Aardman Animations has produced an epic and evocative set of videos for a BBC Radio 2 play celebrating the 40th anniversary of Pink Floyd’s The Dark Side of the Moon album

Aardman Animations has produced an epic and evocative set of videos for a BBC Radio 2 play celebrating the 40th anniversary of Pink Floyd’s The Dark Side Of The Moon album.

Dark Side, which will air on August 26, is a fantastical and psychedelic radio drama written by Tom Stoppard, based on themes from the album, and Aardman has created a three-minute promotional film as well as an extended looped film to complement the audio experience online.

According to its director Darren Dubicki, the trailer aims to encompass the underlying themes of the drama and album – greed, conflict, consumption, humanity and madness. It features images juxtaposed with lyrics and dialogue from the play.

“I spent time absorbing the rich detail from the Pink Floyd album, their art and the drama script,” says Dubicki.”What was fundamentally important to us was that we retained a consistent visual tone that echoed the imagery created over the years for the band. The insanely surreal and powerful artwork created by Storm Thorgerson and Hipgnosis has always had a strong distortion on reality. Their sense of space and twisted context make for some uncomfortably beautiful art. This tone has been consistent for decades and we wanted to honour this with our contemporary digital, and analogue, slant on the style.”

Dubicki formed ideas through a collection of symbols, referencing some of the cyclic metaphors contained within the album, such as the moon, sun, tides and life. There are circular motifs – sun, moon, eyes, clocks and jet engines.

The jet engine was also used as a metaphor for escalating mental issues, adds Dubicki. “As an object of immense power it’s also prone to immense fragility.” The artwork prism became a key motif in the films. “It was the perfect basis for us to explore, as the shape is a building block for computer generated images. They appear throughout the films in various forms, all echoing the underlying symbol of the album and the event.”

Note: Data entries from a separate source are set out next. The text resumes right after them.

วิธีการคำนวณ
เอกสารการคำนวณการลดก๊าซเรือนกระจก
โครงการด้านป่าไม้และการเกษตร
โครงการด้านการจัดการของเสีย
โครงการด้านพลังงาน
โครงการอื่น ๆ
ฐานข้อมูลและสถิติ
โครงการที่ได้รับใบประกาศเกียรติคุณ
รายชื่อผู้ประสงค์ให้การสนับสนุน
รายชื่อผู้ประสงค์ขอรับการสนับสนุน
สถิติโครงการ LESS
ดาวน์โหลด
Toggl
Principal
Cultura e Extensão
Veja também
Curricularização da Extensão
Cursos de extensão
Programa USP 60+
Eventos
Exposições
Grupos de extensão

For the film accompanying the drama there was a concern about its design being too linearly linked with both the album and the drama narratives, which could make the looping images jar with the dialogue. “So we created a separate series of clips which were considerably more subdued and abstract in terms of pace and detail.”

The trailer is produced through a collage of digital imaging, CGI, studio-based effects and hand-crafted elements. It is realised in a combination of techniques including motion and depth filming. Dubicki explains: “We incorporated this digital technique to create images that suggested fragility – having character action feel like live action but have the effects fragment the characters in haphazard ways, giving some uncontrollable results. And when combined with the atmospheric environments, we achieved a set of intriguing visuals.”

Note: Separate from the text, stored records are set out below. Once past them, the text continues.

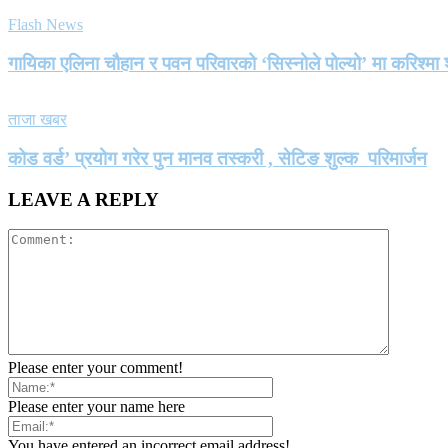
Flash News
गायिका एलिना चौहान र पवन परिवारको ‘सिस्नोले पोल्यो’ मा करिश्
ताजा खबर
कोड वर्ड’ प्रयोग गरेर पुन मानव तस्करी , सेटिङ शुल्क परिमार्जन
LEAVE A REPLY
Please enter your comment!
Please enter your name here
You have entered an incorrect email address!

The technique is studio- and computer-based, and is born out of the realm of home gaming consoles and motion sensors, he adds. It works on collating depth data with live action images. It was also important to the director that the imagery didn’t look overly slick and CGI heavy, so much of it was shot in traditional studios to maintain a more hands-on and physical sensibility (see behind-the-scenes shots of the production below) – one of Dubicki’s kid’s figurines was even used to symbolise the common man.

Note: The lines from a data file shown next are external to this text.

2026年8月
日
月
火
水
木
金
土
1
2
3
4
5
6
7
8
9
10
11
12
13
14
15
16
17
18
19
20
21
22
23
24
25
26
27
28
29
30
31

The overall effect is visually lavish, as well as engrossing, paying tribute nicely to Pink Floyd, Thorgerson and the Hipgnosis creative legacy.

“It is a montage of graphic ideas, which to me best reflect a scale and tone in keeping with the album,” says Dubicki. “A lot of my work is textural and layered, and I wanted each key moment to feel illustrative and tactile but not too realistic, even though the technology could achieve this. In doing so, I think we achieved an interesting slant on reality using digital and traditional film techniques.”